In this week’s Torah portion the spies sent by Moses to explore the Promised Land report back that they felt like ‘grasshoppers in our own eyes, and so we were in the eyes of the inhabitants’. Maybe it was only their imagination, but what they thought others thought about them invaded and diminished their own self-esteem. That’s what happens when a person experiences, or senses, the contempt of others.

There is a further question we have to ask ourselves in this connection; it’s uncomfortable but essential: who might those ‘others’ be whom we in turn find ourselves blaming for doing the ‘outing’ and ‘othering’?

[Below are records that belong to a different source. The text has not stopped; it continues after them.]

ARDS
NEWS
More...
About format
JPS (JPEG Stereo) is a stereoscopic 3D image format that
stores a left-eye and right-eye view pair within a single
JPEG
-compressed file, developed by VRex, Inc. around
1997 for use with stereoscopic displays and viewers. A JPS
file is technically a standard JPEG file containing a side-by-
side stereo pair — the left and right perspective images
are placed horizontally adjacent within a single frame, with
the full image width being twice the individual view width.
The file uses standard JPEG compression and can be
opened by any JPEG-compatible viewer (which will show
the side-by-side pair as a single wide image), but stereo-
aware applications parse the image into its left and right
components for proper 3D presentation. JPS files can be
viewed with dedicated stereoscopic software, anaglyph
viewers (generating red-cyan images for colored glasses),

There are more than enough people who hold xenophobic attitudes and commit racist crimes. Such views have to be challenged, such actions reported and condemned, and their perpetrators brought to justice.

But far more people probably feel that they themselves have long been society’s other: not heard, not empowered, not included in the opportunities from which those who ignore them have grown rich. If we don’t listen now, it will not only be to our peril, but constitute our own form of prejudice.

We are virtually all someone else’s ‘other’ and all of us, too, are inclined to ‘other’ someone else.

When the Torah insists that ‘you shall love your neighbour as yourself’ it offers no immediate definition of who that neighbour is. It divides the world into two, us and our neighbour; not into three: us, our neighbour and the other. The Torah asks us not to ‘other’ but to relate. It’s a high, perhaps impossible, ideal.

‘Love’ is a vast and vague term. The Torah no doubt means something far more down-to-earth. If we could try to respect, be aware of and stand up for the rights and dignity of our neighbour as we would want them to stand up for us, then and only then will we live in a society at peace with itself, inside or outside the EU.